Data preprocessing plays a very important in many deep learning algorithms. In practice, many methods work best after the data has been normalized and whitened. However, the exact parameters for data preprocessing are usually not immediately apparent unless one has much experience working with the algorithms. In this page, we hope to demystify some of the preprocessing methods and also provide tips (and a "standard pipeline") for preprocessing data.
A standard first step to data preprocessing is data normalization. While there are a few possible approaches, this step is usually clear depending on the data. The common methods for feature normalization are:
- Simple Rescaling
- Per-example mean subtraction (a.k.a. remove DC)
- Feature Standardization (zero-mean and unit variance for each feature across the dataset)
In simple rescaling, our goal is to rescale the data along each data dimension (possibly independently) so that the final data vectors lie in the range [0,1] or [ − 1,1] (depending on your dataset). This is useful for later processing as many default parameters (e.g., epsilon in PCA-whitening) treat the data as if it has been scaled to a reasonable range.
Example: When processing natural images, we often obtain pixel values in the range [0,255]. It is a common operation to rescale these values to [0,1] by dividing the data by 255.
Per-example mean subtraction
If your data is stationary (i.e., the statistics for each data dimension follow the same distribution), then you might want to consider subtracting the mean-value for each example (computed per-example).
Example: In images, this normalization has the property of removing the average brightness (intensity) of the data point. In many cases, we are not interested in the illumination conditions of the image, but more so in the content; removing the average pixel value per data point makes sense here. Note: While this method is generally used for images, one might want to take more care when applying this to color images. In particular, the stationarity property does not generally apply across pixels in different color channels.
Feature standardization refers to (independently) setting each dimension of the data to have zero-mean and unit-variance. This is the most common method for normalization and is generally used widely (e.g., when working with SVMs, feature standardization is often recommended as a preprocessing step). In practice, one achieves this by first computing the mean of each dimension (across the dataset) and subtracts this from each dimension. Next, each dimension is divided by its standard deviation.
Example: When working with audio data, it is common to use MFCCs as the data representation. However, the first component (representing the DC) of the MFCC features often overshadow the other components. Thus, one method to restore balance to the components is to standardize the values in each component independently.
After doing the simple normalizations, whitening is often the next preprocessing step employed that helps make our algorithms work better. In practice, many deep learning algorithms rely on whitening to learn good features.
In performing PCA/ZCA whitening, it is pertinent to first zero-mean the features (across the dataset) to ensure that . Specifically, this should be done before computing the covariance matrix. (The only exception is when per-example mean subtraction is performed and the data is stationary across dimensions/pixels.)

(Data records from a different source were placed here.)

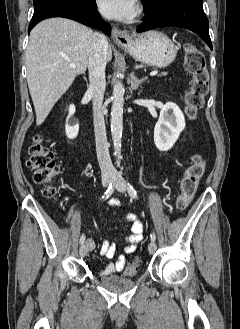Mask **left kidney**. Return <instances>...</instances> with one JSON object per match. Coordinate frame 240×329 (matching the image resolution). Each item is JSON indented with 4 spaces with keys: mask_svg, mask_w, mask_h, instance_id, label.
<instances>
[{
    "mask_svg": "<svg viewBox=\"0 0 240 329\" xmlns=\"http://www.w3.org/2000/svg\"><path fill=\"white\" fill-rule=\"evenodd\" d=\"M185 126V118L180 108L175 103L167 102L162 107L154 128V143L157 149L170 150Z\"/></svg>",
    "mask_w": 240,
    "mask_h": 329,
    "instance_id": "5707ae66",
    "label": "left kidney"
}]
</instances>
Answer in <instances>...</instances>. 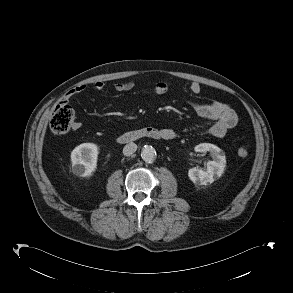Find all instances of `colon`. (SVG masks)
<instances>
[{"label":"colon","instance_id":"5ec220e1","mask_svg":"<svg viewBox=\"0 0 293 293\" xmlns=\"http://www.w3.org/2000/svg\"><path fill=\"white\" fill-rule=\"evenodd\" d=\"M74 122V111L66 102L58 103L52 113L50 119V129L55 134H65L71 128ZM249 149L247 146H242L238 149L240 157H247Z\"/></svg>","mask_w":293,"mask_h":293}]
</instances>
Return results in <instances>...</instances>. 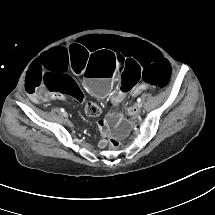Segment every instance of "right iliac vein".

Next, one needs to select the value of epsilon to use when performing PCA/ZCA whitening (recall that this was the regularization term that has an effect of low-pass filtering the data). It turns out that selecting this value can also play an important role for feature learning, we discuss two cases for selecting epsilon:
Reconstruction Based Models
In models based on reconstruction (including Autoencoders, Sparse Coding, RBMs, k-Means), it is often preferable to set epsilon to a value such that low-pass filtering is achieved. One way to check this is to set a value for epsilon, run ZCA whitening, and thereafter visualize the data before and after whitening. If the value of epsilon is set too low, the data will look very noisy; conversely, if epsilon is set too high, you will see a "blurred" version of the original data. A good way to get a feel for the magnitude of epsilon to try is to plot the eigenvalues on a graph. As visible in the example graph below, you may get a "long tail" corresponding to the high frequency noise components. You will want to choose epsilon such that most of the "long tail" is filtered out, i.e. choose epsilon such that it is greater than most of the small eigenvalues corresponding to the noise.
In reconstruction based models, the loss function includes a term that penalizes reconstructions that are far from the original inputs. Then, if epsilon is set too low, the data will contain a lot of noise which the model will need to reconstruct well. As a result, it is very important for reconstruction based models to have data that has been low-pass filtered.
ICA-based Models (with orthogonalization)
For ICA-based models with orthogonalization, it is very important for the data to be as close to white (identity covariance) as possible. This is a side-effect of using orthogonalization to decorrelate the features learned (more details in ICA). Hence, in this case, you will want to use an epsilon that is as small as possible (e.g., epsilon = 1e − 6).
For large images, PCA/ZCA based whitening methods are impractical as the covariance matrix is too large. For these cases, we defer to 1/f-whitening methods. (more details to come)
In this section, we describe several "standard pipelines" that have worked well for some datasets:
Natural Grey-scale Images
Since grey-scale images have the stationarity property, we usually first remove the mean-component from each data example separately (remove DC). After this step, PCA/ZCA whitening is often employed with a value of epsilon set large enough to low-pass filter the data.
For color images, the stationarity property does not hold across color channels. Hence, we usually start by rescaling the data (making sure it is in [0,1]) ad then applying PCA/ZCA with a sufficiently large epsilon. Note that it is important to perform feature mean-normalization before computing the PCA transformation.
For audio data (MFCC and Spectrograms), each dimension usually have different scales (variances); the first component of MFCCs, for example, is the DC component and usually has a larger magnitude than the other components. This is especially so when one includes the temporal derivatives (a common practice in audio processing). As a result, the preprocessing usually starts with simple data standardization (zero-mean, unit-variance per data dimension), followed by PCA/ZCA whitening (with an appropriate epsilon).
MNIST Handwritten Digits
The MNIST dataset has pixel values in the range [0,255]. We thus start with simple rescaling to shift the data into the range [0,1]. In practice, removing the mean-value per example can also help feature learning. Note: While one could also elect to use PCA/ZCA whitening on MNIST if desired, this is not often done in practice.